Back in the late 80's, I worked as network admin at a university. Most of the buildings on campus where relatively old, but I only had recurring problems in one of them. The building that held the English and History departments had an Equinox LM-48 in a cabinet in the back of a typing lab. One Monday morning we got a call that no-one in the building could get online. I checked the DS-15 port in the data center, and sure enough, no link, so I walked over to the lab and met the assistant dean who had the keys to let me in. When he unlocked the door, we both knew something was wrong because we could both smell the fried electronics... When I disconnected the LM-48 and picked it up, we could both hear what turned out to be pieces of serial chips rattling around inside the case. I replaced the unit with a spare and took the dead one back to my office. When I opened it up, I could see a couple (don't remember how many) of the chips had been blown up. Looking back, I probably had enough information to determine which PCs weren't grounded by which chips blew up, but that didn't occur to me then. About a month or so later, the same thing happened, but it happened on a week-night and when I heard the thunder, I knew I had just lost the replacement unit. Unfortunatlely, this was at 1am or so and I did not have keys to the English department.... So at 7am the next morning, when the assistant dean showed up, I was sitting outside his office with another replacement. He said something like "...the storm last night..." and I just nodded.

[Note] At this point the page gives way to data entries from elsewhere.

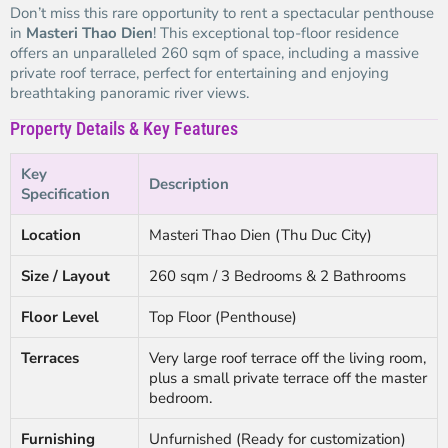
Don’t miss this rare opportunity to rent a spectacular penthouse
in
Masteri Thao Dien
! This exceptional top-floor residence
offers an unparalleled 260 sqm of space, including a massive
private roof terrace, perfect for entertaining and enjoying
breathtaking panoramic river views.
Property Details & Key Features
Key
Description
Specification
Location
Masteri Thao Dien (Thu Duc City)
Size / Layout
260 sqm / 3 Bedrooms & 2 Bathrooms
Floor Level
Top Floor (Penthouse)
Terraces
Very large roof terrace off the living room,
plus a small private terrace off the master
bedroom.
Furnishing
Unfurnished (Ready for customization)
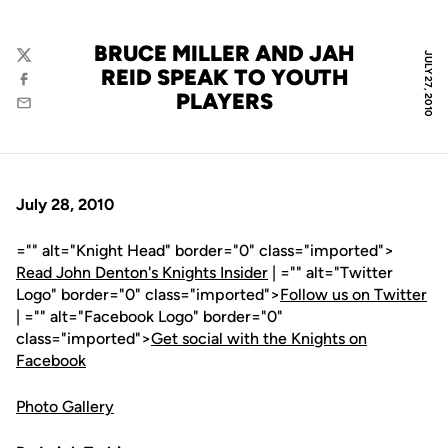
BRUCE MILLER AND JAH
JULY 27, 2010
Twitter
REID SPEAK TO YOUTH
Facebook
PLAYERS
Email
July 28, 2010
="" alt="Knight Head" border="0" class="imported">
Read John Denton's Knights Insider
| ="" alt="Twitter
Logo" border="0" class="imported">
Follow us on Twitter
| ="" alt="Facebook Logo" border="0"
class="imported">
Get social with the Knights on
Facebook
Photo Gallery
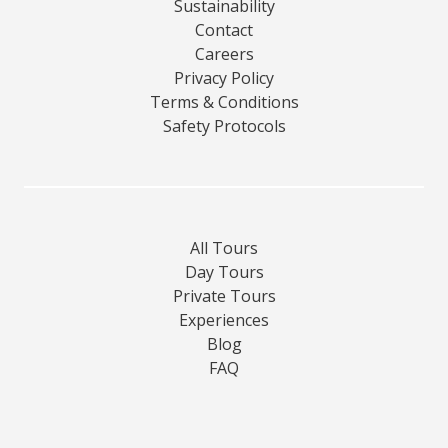
Sustainability
Contact
Careers
Privacy Policy
Terms & Conditions
Safety Protocols
All Tours
Day Tours
Private Tours
Experiences
Blog
FAQ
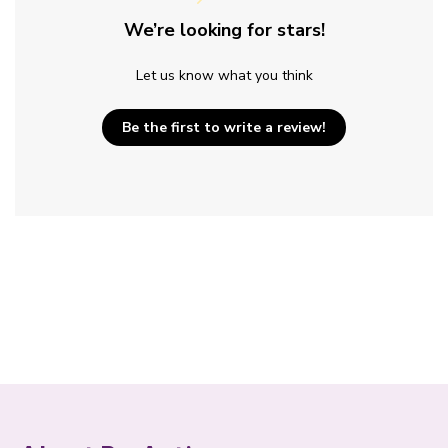
We’re looking for stars!
Let us know what you think
Be the first to write a review!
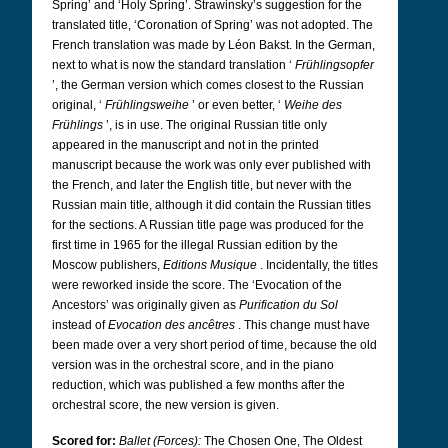
Spring’ and ‘Holy Spring’. Strawinsky’s suggestion for the
translated title, ‘Coronation of Spring’ was not adopted. The
French translation was made by Léon Bakst. In the German,
next to what is now the standard translation ‘
Frühlingsopfer
’, the German version which comes closest to the Russian
original, ‘
Frühlingsweihe
’ or even better, ‘
Weihe des
Frühlings
’, is in use. The original Russian title only
appeared in the manuscript and not in the printed
manuscript because the work was only ever published with
the French, and later the English title, but never with the
Russian main title, although it did contain the Russian titles
for the sections. A Russian title page was produced for the
first time in 1965 for the illegal Russian edition by the
Moscow publishers,
Editions Musique
. Incidentally, the titles
were reworked inside the score. The ‘Evocation of the
Ancestors’ was originally given as
Purification du Sol
instead of
Evocation des ancêtres
. This change must have
been made over a very short period of time, because the old
version was in the orchestral score, and in the piano
reduction, which was published a few months after the
orchestral score, the new version is given.
Scored for:
Ballet (Forces):
The Chosen One,
The Oldest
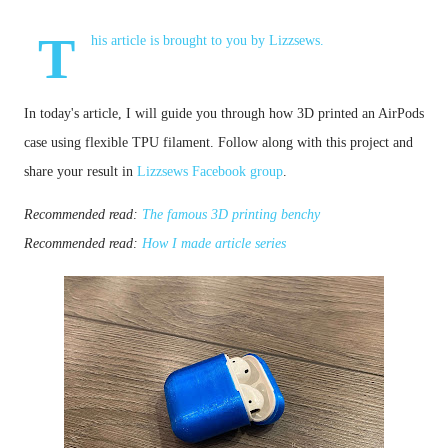
T
his article is brought to you by
Lizzsews
.
In today's article, I will guide you through how 3D printed an 
AirPods
case
 using flexible TPU filament.
Follow along with this project and
share your result in
Lizzsews Facebook group
.
Recommended read: 
The famous 3D printing benchy
Recommended read: 
How I made article series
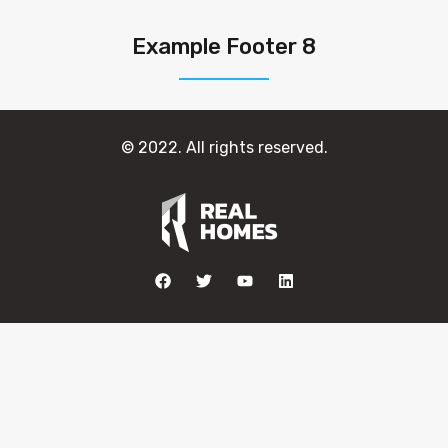
Example Footer 8
© 2022. All rights reserved.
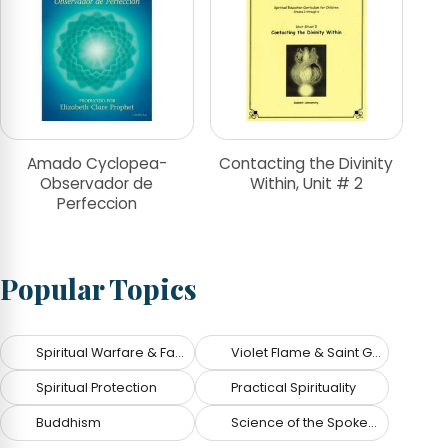
Amado Cyclopea-
Contacting the Divinity
Observador de
Within, Unit # 2
Perfeccion
Popular Topics
Spiritual Warfare & Fallen Angels
Violet Flame & Saint Germain
Spiritual Protection
Practical Spirituality
Buddhism
Science of the Spoken Word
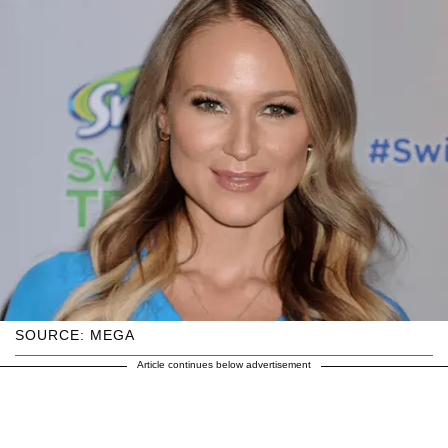
SOURCE: MEGA
Article continues below advertisement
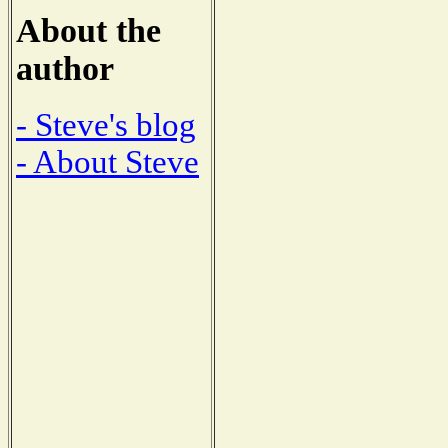
About the
author
- Steve's blog
- About Steve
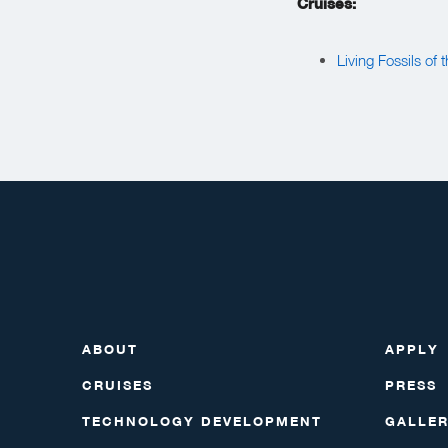
Cruises:
Living Fossils of
ABOUT
APPLY
CRUISES
PRESS
TECHNOLOGY DEVELOPMENT
GALLE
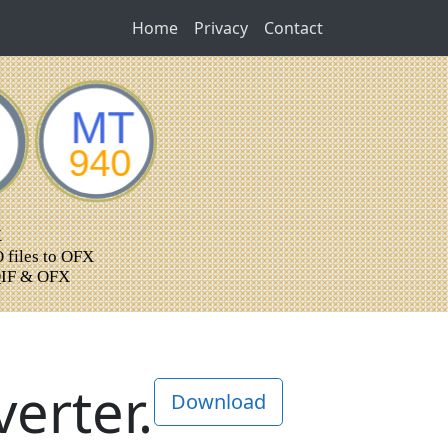
Home
Privacy
Contact
erter.
Download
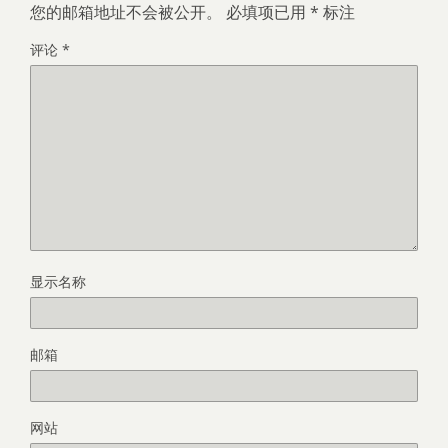
您的邮箱地址不会被公开。
必填项已用
*
标注
评论
*
显示名称
邮箱
网站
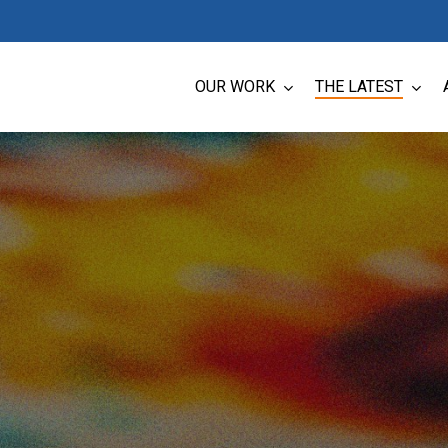
OUR WORK
THE LATEST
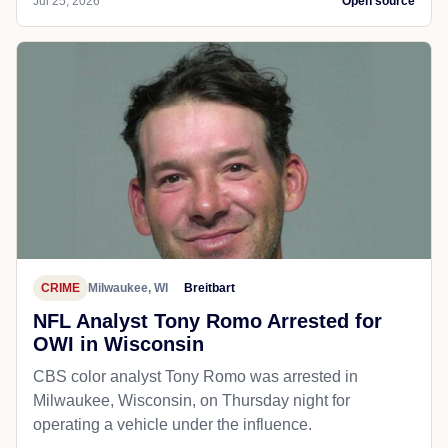
Jul 25, 2026
Open source
CRIME
Milwaukee, WI
Breitbart
NFL Analyst Tony Romo Arrested for
OWI in Wisconsin
CBS color analyst Tony Romo was arrested in
Milwaukee, Wisconsin, on Thursday night for
operating a vehicle under the influence.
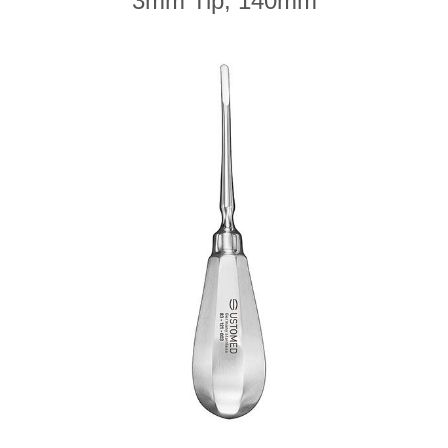
3mm Tip, 140mm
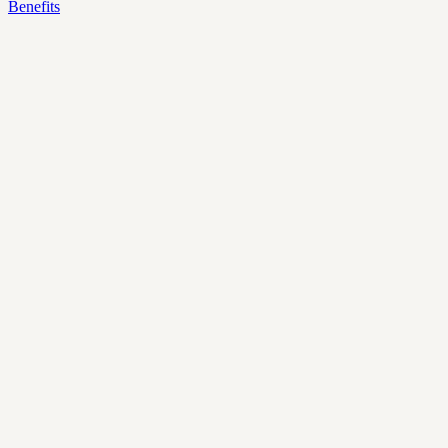
Benefits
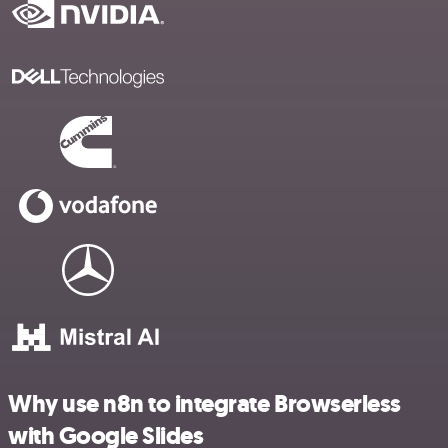
Why use n8n to integrate Browserless
with Google Slides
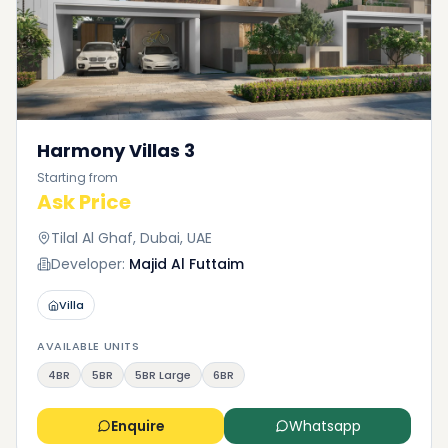
Harmony Villas 3
Starting from
Ask Price
Tilal Al Ghaf, Dubai, UAE
Developer:
Majid Al Futtaim
Villa
AVAILABLE UNITS
4BR
5BR
5BR Large
6BR
Enquire
Whatsapp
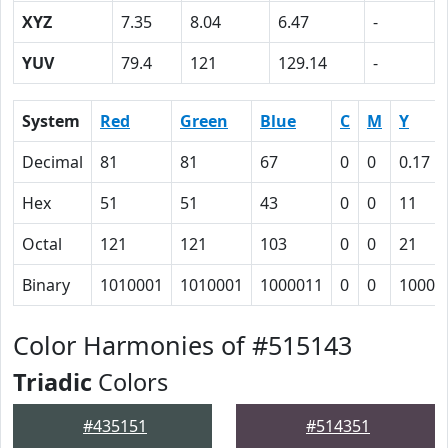
XYZ
7.35
8.04
6.47
-
YUV
79.4
121
129.14
-
System
Red
Green
Blue
C
M
Y
Decimal
81
81
67
0
0
0.17
Hex
51
51
43
0
0
11
Octal
121
121
103
0
0
21
Binary
1010001
1010001
1000011
0
0
10001
Color Harmonies of #515143
Triadic
Colors
#435151
#514351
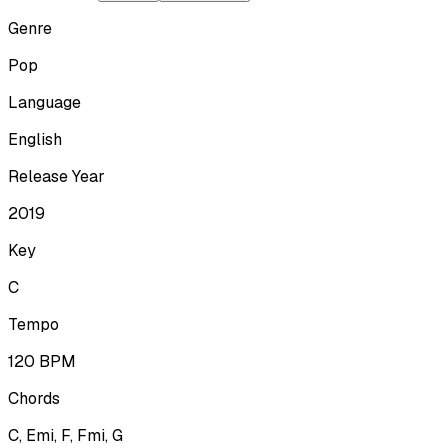
Genre
Pop
Language
English
Release Year
2019
Key
C
Tempo
120
BPM
Chords
C, Emi, F, Fmi, G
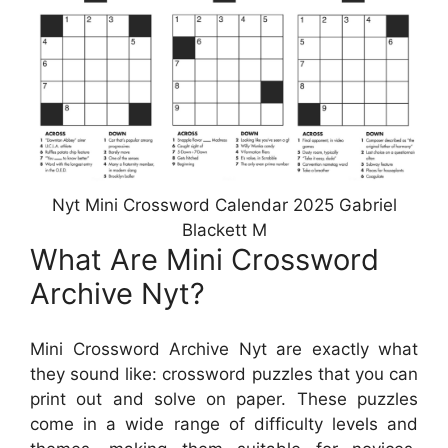
Nyt Mini Crossword Calendar 2025 Gabriel
Blackett M
What Are Mini Crossword
Archive Nyt?
Mini Crossword Archive Nyt are exactly what
they sound like: crossword puzzles that you can
print out and solve on paper. These puzzles
come in a wide range of difficulty levels and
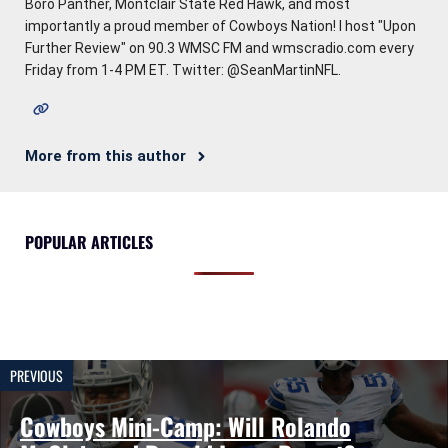
Boro Panther, Montclair State Red Hawk, and most
importantly a proud member of Cowboys Nation! I host "Upon
Further Review" on 90.3 WMSC FM and wmscradio.com every
Friday from 1-4 PM ET. Twitter: @SeanMartinNFL.
More from this author
POPULAR ARTICLES
PREVIOUS
Cowboys Mini-Camp: Will Rolando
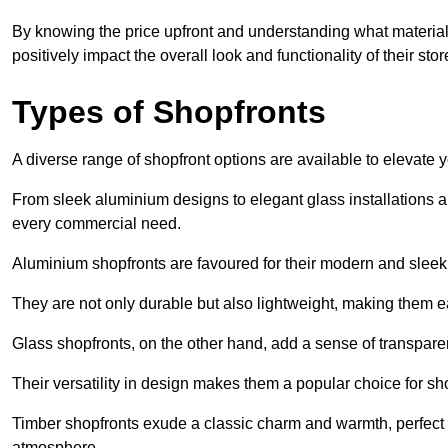
By knowing the price upfront and understanding what materia
positively impact the overall look and functionality of their stor
Types of Shopfronts
A diverse range of shopfront options are available to elevate 
From sleek aluminium designs to elegant glass installations and
every commercial need.
Aluminium shopfronts are favoured for their modern and slee
They are not only durable but also lightweight, making them eas
Glass shopfronts, on the other hand, add a sense of transparen
Their versatility in design makes them a popular choice for 
Timber shopfronts exude a classic charm and warmth, perfect f
atmosphere.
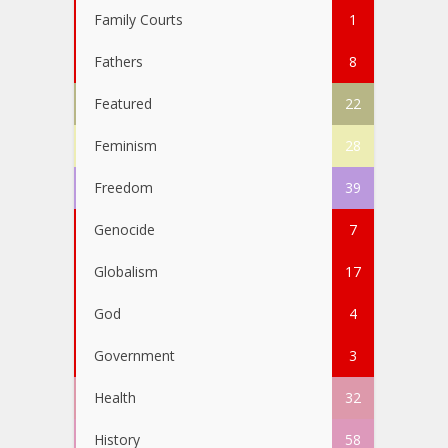
Family Courts
1
Fathers
8
Featured
22
Feminism
28
Freedom
39
Genocide
7
Globalism
17
God
4
Government
3
Health
32
History
58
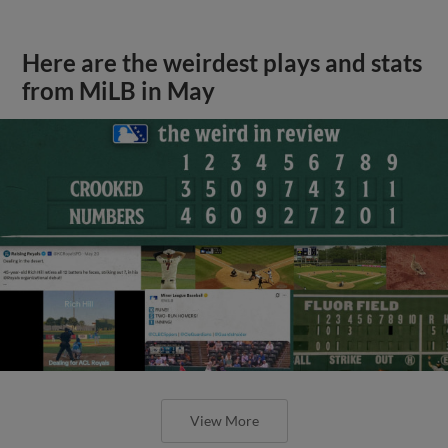
Here are the weirdest plays and stats
from MiLB in May
View More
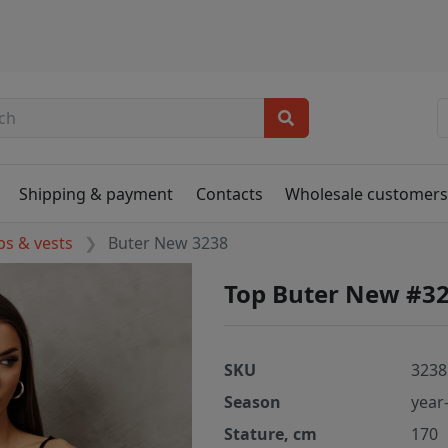
Shipping & payment
Contacts
Wholesale customer
ps & vests
Buter New 3238
Top Buter New #3
SKU
3238
Season
year
Stature, cm
170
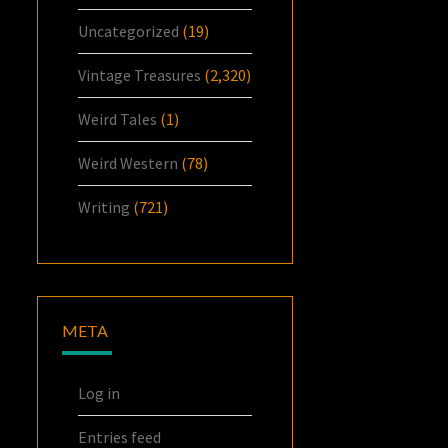
Uncategorized
(19)
Vintage Treasures
(2,320)
Weird Tales
(1)
Weird Western
(78)
Writing
(721)
META
Log in
Entries feed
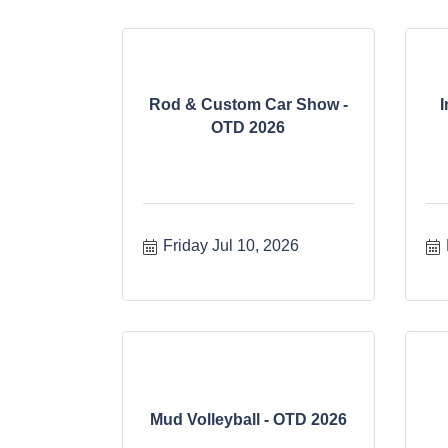
Rod & Custom Car Show -
I
OTD 2026
Friday Jul 10, 2026
Mud Volleyball - OTD 2026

I don't remember the final resolution of the problem, but I do remember that from the 2nd strike until the problem was solved, every time I heard thunder I would run to the English building and with my newly assigned key, run upstairs and disconnect the rj-21 fanout cables. I would then leave a note on the English dept office informing them that they'd need to plug them in the in a.m. One evening, I didn't make it. I heard thunder and bolted for the English dept... I had my key in the buildings' outside door when lightning struck the building...and I knew I was too late. When I got upstairs, I could smell burnt electronics....
Probably at the same time as this was going on for me, my dad, who was a large-scale CSE had similar problems. I don't know how much 16-port line-cards for the system that he was supporting cost, but one day he had to replace eight or nine of them. The next day, UPS delivered two cases of copper-fiber-copper serial surge suppressors and he scheduled to install them. I don't think that site had problems after that.
Telecom Class A data centers have a few characteristics to prevent - YES PREVENT - this type of issue.
a) lightning rods at every corner of the building and the highest points that are PROPERLY GROUNDED. Sometimes you need to drip water to get a good ground.
b) Power supplied from two or more *different* power substations
c) Local UPSes - different for each power feed. We're talking $150K each.
d) On site generation (diesel or gas turbine usually)
e) Heavy construction to survive tornadoes and hurricanes
f) Strong physical security procedures (the computer, inside the cage, inside the room, inside the room, in the center of the building).
g) data center floors may be located on huge springs to reduce earthquake impacts.
h) Not located an area prone to flooding, not even 100 year floods.
i) EMC DMX systems have built in batteries and capacitors with enough juice that if power is pulled, all data in cache will still be written to disk. http://www.emc.com/collateral/hardware/specification-sheet/c1166-dmx4-ss.pdf
And they usually get something else that the rest of us can't - extremely high prioritization for refueling. A trauma hospital may be higher priority, but other normal hospitals are lower priority that a telecom data center.
Did you ever wonder why your phone bill was so high? REDUNDANCY is a way of life. Chances are your telecom has automatic fail over to a redundant system 500+ miles away too. Keeping those systems and their data synchronized isn't cheap either. Fortunately, the huge data pipes are considered internal costs.